* **Aim of the exercise**: Give the number of lines in the entries that contain "Youm". State only the count.

———

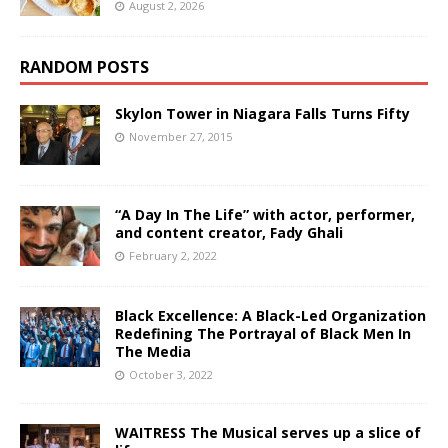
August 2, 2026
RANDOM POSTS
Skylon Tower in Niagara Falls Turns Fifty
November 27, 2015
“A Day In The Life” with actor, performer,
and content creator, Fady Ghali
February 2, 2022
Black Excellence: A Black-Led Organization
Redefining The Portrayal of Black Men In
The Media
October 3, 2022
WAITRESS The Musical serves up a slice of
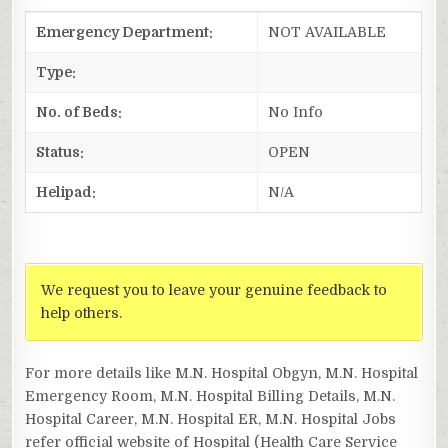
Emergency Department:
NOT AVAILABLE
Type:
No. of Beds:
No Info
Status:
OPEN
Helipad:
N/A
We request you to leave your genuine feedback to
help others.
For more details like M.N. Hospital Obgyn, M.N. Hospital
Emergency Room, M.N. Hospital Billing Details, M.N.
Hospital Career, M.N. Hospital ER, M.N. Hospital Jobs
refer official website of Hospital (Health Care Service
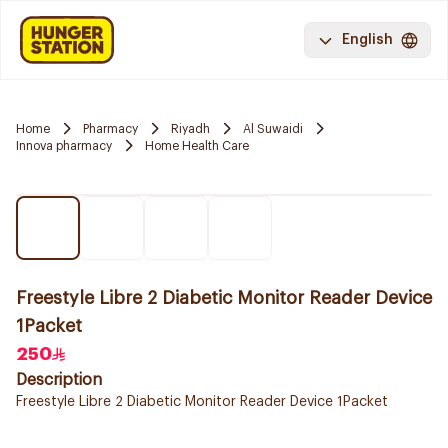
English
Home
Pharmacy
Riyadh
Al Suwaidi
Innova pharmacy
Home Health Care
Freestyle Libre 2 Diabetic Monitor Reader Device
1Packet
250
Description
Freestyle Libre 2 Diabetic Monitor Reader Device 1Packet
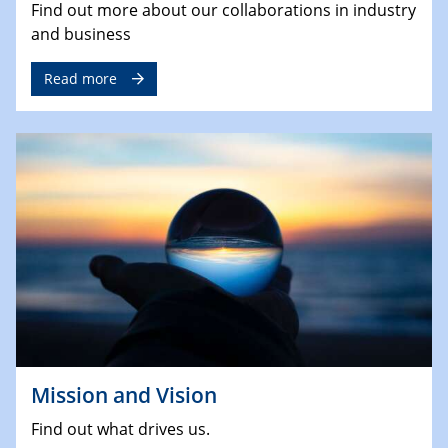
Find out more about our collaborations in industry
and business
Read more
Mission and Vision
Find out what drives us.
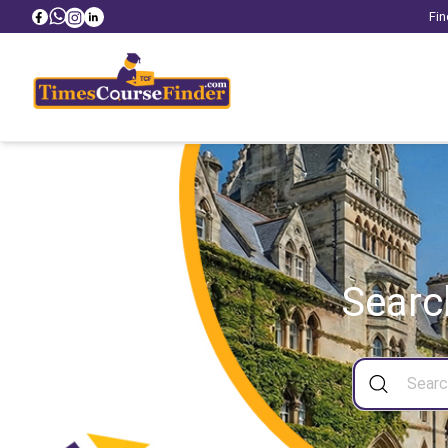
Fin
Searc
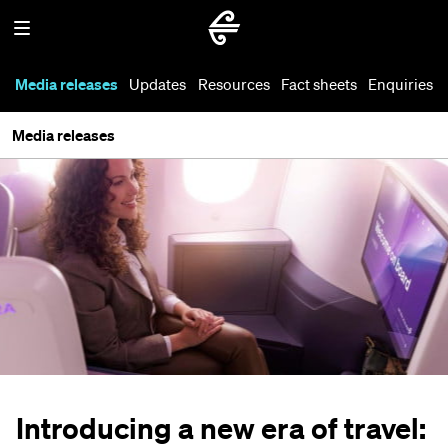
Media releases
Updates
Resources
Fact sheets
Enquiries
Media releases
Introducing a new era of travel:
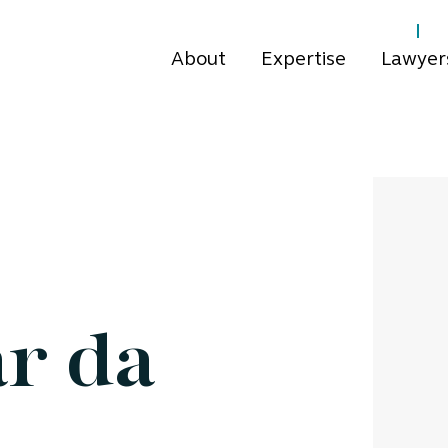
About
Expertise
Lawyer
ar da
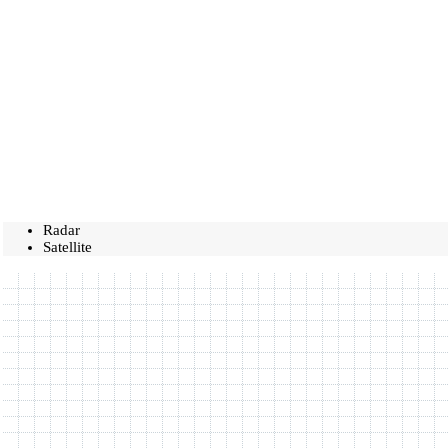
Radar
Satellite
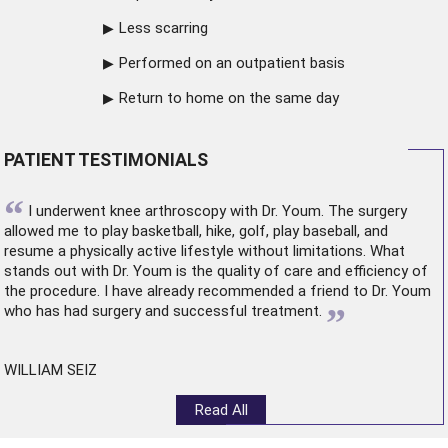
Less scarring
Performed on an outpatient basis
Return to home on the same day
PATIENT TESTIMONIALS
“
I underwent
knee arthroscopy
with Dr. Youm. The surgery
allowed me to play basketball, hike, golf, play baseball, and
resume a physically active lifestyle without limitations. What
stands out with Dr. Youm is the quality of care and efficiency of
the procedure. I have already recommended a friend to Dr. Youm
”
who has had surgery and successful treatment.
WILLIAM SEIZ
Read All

———

* **Solution**: 3